To do that, researchers converted the existing CRISPR “recognition induced enzymatic signal” to an electrical signal, which was then used to detect the biomarkers for those viruses.
“This could someday become a simple, accurate and cost-effective point-of-care device for identifying different nucleic acid viruses, such as HPV or parvo from a single droplet of blood,” said Yifan Dai, a PhD candidate in the Department of Chemical and Biomolecular Engineering lead author on a paper about the process which landed the cover story for Angewandte Chemie, a journal of the German Chemical Society. “And it would also be extremely fast.”
Dai said existing tests for those viruses take three to five days for an accurate result and can be expensive, while the biosensor envisioned by Case Western Reserve researchers would provide accurate results in under an hour.
According to the U.S. Centers for Disease Control, HPV is a common virus that can lead to six types of cancers later in life. Nearly 80 million Americans are infected with some type of HPV, spread through intimate skin-to-skin contact.
Parvovirus B19, or parvo, spreads through respiratory secretions, such as saliva or nasal mucus, when an infected person coughs or sneezes. The virus can present a range of symptoms, depending on a person’s age and overall health.
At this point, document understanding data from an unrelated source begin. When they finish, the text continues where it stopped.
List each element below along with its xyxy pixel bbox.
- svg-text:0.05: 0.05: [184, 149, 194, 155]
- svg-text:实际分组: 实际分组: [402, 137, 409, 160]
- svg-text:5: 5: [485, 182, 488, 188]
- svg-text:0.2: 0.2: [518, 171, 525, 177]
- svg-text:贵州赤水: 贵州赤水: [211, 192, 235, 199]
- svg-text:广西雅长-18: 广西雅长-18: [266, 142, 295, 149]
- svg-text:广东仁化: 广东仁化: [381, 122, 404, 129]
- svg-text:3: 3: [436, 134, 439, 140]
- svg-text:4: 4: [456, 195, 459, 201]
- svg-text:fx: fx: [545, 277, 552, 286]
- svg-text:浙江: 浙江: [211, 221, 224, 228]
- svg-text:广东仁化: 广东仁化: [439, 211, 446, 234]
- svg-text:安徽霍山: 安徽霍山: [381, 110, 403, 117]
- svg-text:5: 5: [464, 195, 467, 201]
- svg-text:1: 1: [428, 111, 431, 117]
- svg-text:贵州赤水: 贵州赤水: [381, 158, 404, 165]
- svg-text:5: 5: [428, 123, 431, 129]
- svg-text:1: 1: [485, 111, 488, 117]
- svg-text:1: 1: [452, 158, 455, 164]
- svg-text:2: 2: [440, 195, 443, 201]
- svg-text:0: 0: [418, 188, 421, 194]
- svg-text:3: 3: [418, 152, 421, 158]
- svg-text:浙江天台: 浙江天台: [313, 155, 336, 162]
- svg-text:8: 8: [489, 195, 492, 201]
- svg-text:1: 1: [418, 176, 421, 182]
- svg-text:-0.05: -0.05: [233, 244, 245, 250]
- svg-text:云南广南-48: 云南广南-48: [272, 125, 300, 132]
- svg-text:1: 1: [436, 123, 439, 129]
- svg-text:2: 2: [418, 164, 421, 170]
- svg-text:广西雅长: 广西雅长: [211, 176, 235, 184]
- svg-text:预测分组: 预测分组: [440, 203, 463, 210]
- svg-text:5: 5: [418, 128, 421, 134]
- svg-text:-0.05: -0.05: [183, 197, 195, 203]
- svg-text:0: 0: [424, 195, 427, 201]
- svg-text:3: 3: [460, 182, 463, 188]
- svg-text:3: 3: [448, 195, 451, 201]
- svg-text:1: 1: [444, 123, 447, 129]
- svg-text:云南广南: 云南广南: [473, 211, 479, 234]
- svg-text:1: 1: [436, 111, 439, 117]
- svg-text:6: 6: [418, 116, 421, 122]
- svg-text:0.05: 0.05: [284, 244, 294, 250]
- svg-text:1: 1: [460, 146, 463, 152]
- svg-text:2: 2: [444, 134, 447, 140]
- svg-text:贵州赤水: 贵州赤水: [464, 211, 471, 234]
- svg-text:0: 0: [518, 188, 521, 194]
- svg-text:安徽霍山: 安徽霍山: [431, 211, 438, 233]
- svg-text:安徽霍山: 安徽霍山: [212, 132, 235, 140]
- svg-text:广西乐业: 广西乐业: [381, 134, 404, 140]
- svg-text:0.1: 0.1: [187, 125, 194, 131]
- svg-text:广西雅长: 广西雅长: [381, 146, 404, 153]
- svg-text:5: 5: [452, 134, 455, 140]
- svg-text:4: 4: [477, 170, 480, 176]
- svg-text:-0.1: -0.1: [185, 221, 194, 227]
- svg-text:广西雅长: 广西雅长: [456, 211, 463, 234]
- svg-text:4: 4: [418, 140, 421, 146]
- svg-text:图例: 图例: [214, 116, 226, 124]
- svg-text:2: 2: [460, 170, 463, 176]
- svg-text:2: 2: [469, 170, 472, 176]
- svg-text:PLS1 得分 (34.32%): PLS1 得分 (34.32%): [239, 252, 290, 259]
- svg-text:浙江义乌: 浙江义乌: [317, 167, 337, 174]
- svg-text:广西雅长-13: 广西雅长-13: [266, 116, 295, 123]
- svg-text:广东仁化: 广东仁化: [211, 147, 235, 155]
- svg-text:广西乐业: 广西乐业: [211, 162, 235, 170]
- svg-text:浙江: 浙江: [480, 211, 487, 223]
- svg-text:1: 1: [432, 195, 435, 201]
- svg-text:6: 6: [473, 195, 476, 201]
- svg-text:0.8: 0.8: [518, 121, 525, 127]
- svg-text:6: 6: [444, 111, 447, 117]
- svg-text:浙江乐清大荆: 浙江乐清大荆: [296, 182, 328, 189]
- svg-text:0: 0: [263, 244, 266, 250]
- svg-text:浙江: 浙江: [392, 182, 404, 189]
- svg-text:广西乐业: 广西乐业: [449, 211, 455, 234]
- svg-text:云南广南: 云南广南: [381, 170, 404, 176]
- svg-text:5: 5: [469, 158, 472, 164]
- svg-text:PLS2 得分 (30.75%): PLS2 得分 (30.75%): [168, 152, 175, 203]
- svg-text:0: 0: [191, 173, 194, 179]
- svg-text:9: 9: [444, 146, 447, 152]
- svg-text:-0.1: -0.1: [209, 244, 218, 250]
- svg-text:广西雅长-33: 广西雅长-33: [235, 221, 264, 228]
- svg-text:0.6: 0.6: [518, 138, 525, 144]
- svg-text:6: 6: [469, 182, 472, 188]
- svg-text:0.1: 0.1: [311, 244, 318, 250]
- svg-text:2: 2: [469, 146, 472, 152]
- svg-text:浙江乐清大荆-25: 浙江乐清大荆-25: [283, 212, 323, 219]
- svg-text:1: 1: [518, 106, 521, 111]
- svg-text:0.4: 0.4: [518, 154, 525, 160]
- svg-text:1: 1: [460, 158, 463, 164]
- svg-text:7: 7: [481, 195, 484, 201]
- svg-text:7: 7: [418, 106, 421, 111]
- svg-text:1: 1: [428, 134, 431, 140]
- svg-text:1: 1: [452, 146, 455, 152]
About two out of 10 people infected with this virus will have no symptoms. Others may have only a mild rash.
What is ECRISPR?
The acronym CRISPR stands for “clusters of regularly interspaced short palindromic repeats” and is shorthand for CRISPR-Cas system, a specialized protein or enzyme that acts like a pair of molecular scissors, cutting specific strands or sequencing of DNA and thus short-circuiting the mutation.
Genome editing involves changing those sequences, thereby changing the genomic messages. This can be done by inserting a cut or break in the DNA and tricking a cell’s natural DNA repair mechanisms into introducing the changes one wants, according to a LiveScience report.
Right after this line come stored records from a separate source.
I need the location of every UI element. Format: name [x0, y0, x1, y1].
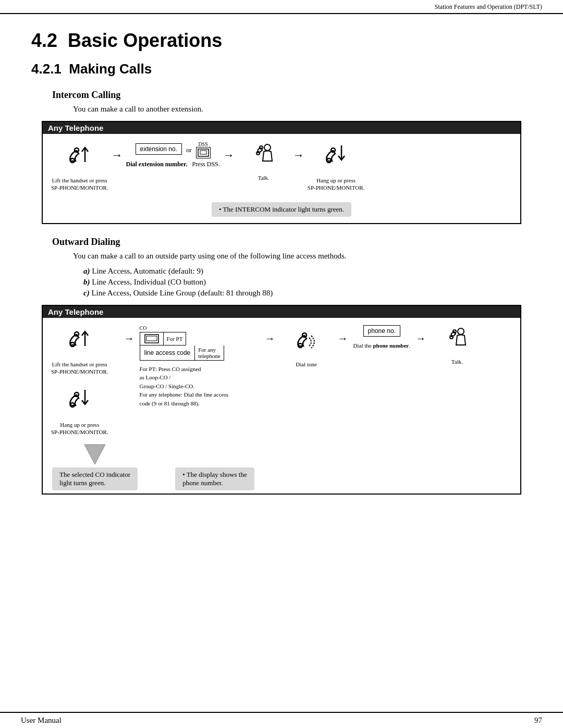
dial-phone-caption: Dial the phone number. — [353, 342, 410, 349]
dss-small-label: DSS — [199, 141, 208, 147]
outward-step1: Lift the handset or press SP-PHONE/MONIT… — [51, 325, 108, 376]
dial-caption: Dial extension number. — [126, 161, 188, 168]
intercom-step1-caption: Lift the handset or press SP-PHONE/MONIT… — [51, 177, 108, 192]
press-dss-caption: Press DSS. — [192, 161, 219, 168]
outward-talk-step: Talk. — [431, 325, 483, 365]
outward-dial-tone-step: Dial tone — [280, 325, 333, 368]
outward-middle-col: CO For PT — [140, 325, 254, 408]
header-text: Station Features and Operation (DPT/SLT) — [435, 3, 542, 10]
outward-hangup-caption: Hang up or press SP-PHONE/MONITOR. — [51, 421, 108, 436]
outward-info-bubbles: The selected CO indicatorlight turns gre… — [43, 441, 520, 493]
list-item: c) Line Access, Outside Line Group (defa… — [83, 289, 532, 298]
talk-icon2 — [444, 325, 470, 355]
intercom-any-telephone-box: Any Telephone — [42, 121, 521, 224]
outward-step1-caption: Lift the handset or press SP-PHONE/MONIT… — [51, 361, 108, 376]
dial-tone-icon — [292, 325, 321, 357]
phone-no-button: phone no. — [363, 325, 400, 337]
svg-rect-3 — [198, 149, 209, 156]
outward-title: Outward Dialing — [52, 237, 532, 248]
outward-box-label: Any Telephone — [43, 306, 520, 318]
for-any-text: For any — [198, 347, 221, 353]
display-note: The display shows thephone number. — [175, 467, 254, 490]
arrow3: → — [293, 141, 304, 162]
for-pt-text: For PT — [167, 336, 183, 342]
outward-dial-phone-step: phone no. Dial the phone number. — [353, 325, 410, 349]
or-text: or — [186, 146, 192, 154]
outward-left-col: Lift the handset or press SP-PHONE/MONIT… — [51, 325, 108, 436]
intercom-step2: extension no. or DSS — [126, 141, 220, 168]
outward-description: You can make a call to an outside party … — [73, 252, 532, 261]
arrow1: → — [112, 141, 123, 162]
outward-talk-caption: Talk. — [451, 358, 463, 365]
outward-list: a) Line Access, Automatic (default: 9) b… — [83, 267, 532, 298]
lift-handset-icon2 — [65, 325, 94, 357]
outward-dialing-section: Outward Dialing You can make a call to a… — [31, 237, 532, 495]
dss-button — [196, 147, 211, 158]
intercom-step3-caption: Talk. — [258, 174, 270, 181]
svg-point-21 — [458, 328, 464, 335]
intercom-step1: Lift the handset or press SP-PHONE/MONIT… — [51, 141, 108, 192]
outward-step-hangup: Hang up or press SP-PHONE/MONITOR. — [51, 386, 108, 436]
svg-rect-17 — [145, 335, 158, 343]
intercom-box-label: Any Telephone — [43, 122, 520, 134]
lift-handset-icon — [65, 141, 94, 174]
svg-rect-18 — [146, 336, 157, 341]
footer-right: 97 — [534, 716, 542, 725]
intercom-title: Intercom Calling — [52, 90, 532, 101]
intercom-calling-section: Intercom Calling You can make a call to … — [31, 90, 532, 224]
intercom-step3: Talk. — [238, 141, 290, 181]
hangup-icon — [322, 141, 350, 174]
co-label-small: CO — [140, 325, 147, 331]
intercom-description: You can make a call to another extension… — [73, 105, 532, 114]
list-item: a) Line Access, Automatic (default: 9) — [83, 267, 532, 276]
line-access-label: line access code — [144, 349, 191, 356]
arrow2: → — [223, 141, 235, 162]
pt-caption: For PT: Press CO assigned as Loop-CO / G… — [140, 365, 228, 408]
intercom-step4-caption: Hang up or press SP-PHONE/MONITOR. — [308, 177, 365, 192]
co-indicator-note: The selected CO indicatorlight turns gre… — [52, 467, 138, 490]
chapter-title: 4.2 Basic Operations — [31, 30, 532, 52]
svg-rect-4 — [200, 151, 206, 154]
svg-point-5 — [264, 144, 271, 151]
header-bar: Station Features and Operation (DPT/SLT) — [0, 0, 563, 14]
outward-any-telephone-box: Any Telephone — [42, 305, 521, 495]
footer-left: User Manual — [21, 716, 62, 725]
telephone-text: telephone — [198, 353, 221, 359]
svg-marker-24 — [84, 445, 105, 464]
extension-no-button: extension no. — [136, 143, 182, 155]
intercom-indicator-note: The INTERCOM indicator light turns green… — [212, 202, 351, 217]
footer: User Manual 97 — [0, 712, 563, 728]
hangup-icon2 — [65, 386, 94, 418]
section-title: 4.2.1 Making Calls — [31, 61, 532, 77]
intercom-step4: Hang up or press SP-PHONE/MONITOR. — [308, 141, 365, 192]
list-item: b) Line Access, Individual (CO button) — [83, 278, 532, 287]
dial-tone-caption: Dial tone — [296, 361, 317, 368]
talk-icon — [251, 141, 277, 171]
CRISPR-cas9, first used in 2016, was back in the headlines as news broke this week that scientists had created a new way to edit DNA, called “prime editing,” that appears to make it even easier to precisely and safely rewrite genes, while CRISPR had been successful mostly at cutting DNA.
E-CRISPR is the name Dai and co-authors gives to what they call an “electrochemical platform” that relies on the precision of the CRISPR technique to identify and quantify viruses in the blood.
What sounds complex is actually quite simple, Dai said,
“The CRISPR technique works so that it cuts all of the nonspecified single-strand DNA around it once the target is recognized, so we program to electrochemically probe this activity,” he said. “No virus—no cutting, but if CRISPR starts to cut, we know the virus is present.”
Other authors on the paper included: Chung Chiun Liu, Distinguished University Professor and professor of Chemical and Biomolecular Engineering; Arnold Caplan, biology professor and director of the Skeletal Research Center; Li Yan, assistant professor, of Genetics and Genome Sciences, Case Western Reserve School of Medicine; Jean Welter, research associate professor, Skeletal Research Center, Department of Biology; Liu Wang, post-doc scholar, School of Medicine; and Rodrigo Somoza, research associate, Skeletal Research Center.